**Requirement**
Tally the lines containing "label" in this data. Respond with the tally alone.

**Data shown**
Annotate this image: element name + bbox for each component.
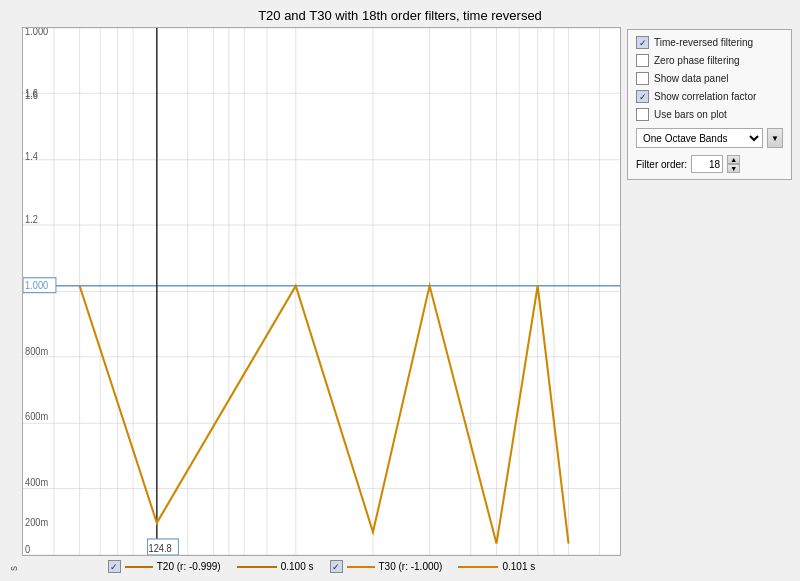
t20-label: T20 (r: -0.999) [157, 561, 221, 572]
octave-dropdown[interactable]: One Octave Bands Third Octave Bands [636, 128, 763, 148]
zero-phase-label: Zero phase filtering [654, 55, 740, 66]
t20-time-label: 0.100 s [281, 561, 314, 572]
spinner-down[interactable]: ▼ [727, 164, 740, 173]
svg-text:1.6: 1.6 [25, 87, 38, 99]
t20-time-line [237, 566, 277, 568]
show-panel-checkbox[interactable] [636, 72, 649, 85]
use-bars-label: Use bars on plot [654, 109, 727, 120]
chart-title: T20 and T30 with 18th order filters, tim… [8, 8, 792, 23]
use-bars-row: Use bars on plot [636, 108, 783, 121]
right-panel: Time-reversed filtering Zero phase filte… [627, 27, 792, 573]
zero-phase-row: Zero phase filtering [636, 54, 783, 67]
y-axis-label: s [8, 27, 22, 573]
time-reversed-checkbox[interactable] [636, 36, 649, 49]
filter-order-row: Filter order: ▲ ▼ [636, 155, 783, 173]
show-corr-label: Show correlation factor [654, 91, 756, 102]
zero-phase-checkbox[interactable] [636, 54, 649, 67]
t30-time-label: 0.101 s [502, 561, 535, 572]
svg-text:600m: 600m [25, 410, 48, 422]
svg-text:800m: 800m [25, 345, 48, 357]
t30-checkbox[interactable] [330, 560, 343, 573]
show-corr-row: Show correlation factor [636, 90, 783, 103]
show-panel-row: Show data panel [636, 72, 783, 85]
t30-legend-item: T30 (r: -1.000) [330, 560, 443, 573]
plot-area[interactable]: 1.000 1.6 1.6 1.4 1.2 1 800m 600m 400m 2… [22, 27, 621, 556]
svg-text:400m: 400m [25, 477, 48, 489]
options-panel: Time-reversed filtering Zero phase filte… [627, 29, 792, 180]
svg-text:200m: 200m [25, 517, 48, 529]
use-bars-checkbox[interactable] [636, 108, 649, 121]
svg-text:1.000: 1.000 [25, 280, 49, 292]
svg-text:1.000: 1.000 [25, 28, 49, 37]
svg-text:0: 0 [25, 543, 31, 555]
t30-label: T30 (r: -1.000) [379, 561, 443, 572]
svg-text:1.2: 1.2 [25, 213, 38, 225]
svg-text:124.8: 124.8 [149, 542, 173, 554]
t20-time-item: 0.100 s [237, 561, 314, 572]
show-corr-checkbox[interactable] [636, 90, 649, 103]
filter-order-input[interactable] [691, 155, 723, 173]
t30-line [347, 566, 375, 568]
t30-time-item: 0.101 s [458, 561, 535, 572]
t30-time-line [458, 566, 498, 568]
svg-text:1.4: 1.4 [25, 150, 38, 162]
time-reversed-label: Time-reversed filtering [654, 37, 753, 48]
time-reversed-row: Time-reversed filtering [636, 36, 783, 49]
filter-order-spinner: ▲ ▼ [727, 155, 740, 173]
octave-dropdown-arrow[interactable]: ▼ [767, 128, 783, 148]
t20-legend-item: T20 (r: -0.999) [108, 560, 221, 573]
spinner-up[interactable]: ▲ [727, 155, 740, 164]
legend-bar: T20 (r: -0.999) 0.100 s T30 (r: -1.000) … [22, 560, 621, 573]
t20-line [125, 566, 153, 568]
show-panel-label: Show data panel [654, 73, 729, 84]
t20-checkbox[interactable] [108, 560, 121, 573]
octave-dropdown-row: One Octave Bands Third Octave Bands ▼ [636, 128, 783, 148]
filter-order-label: Filter order: [636, 159, 687, 170]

**Your response**
11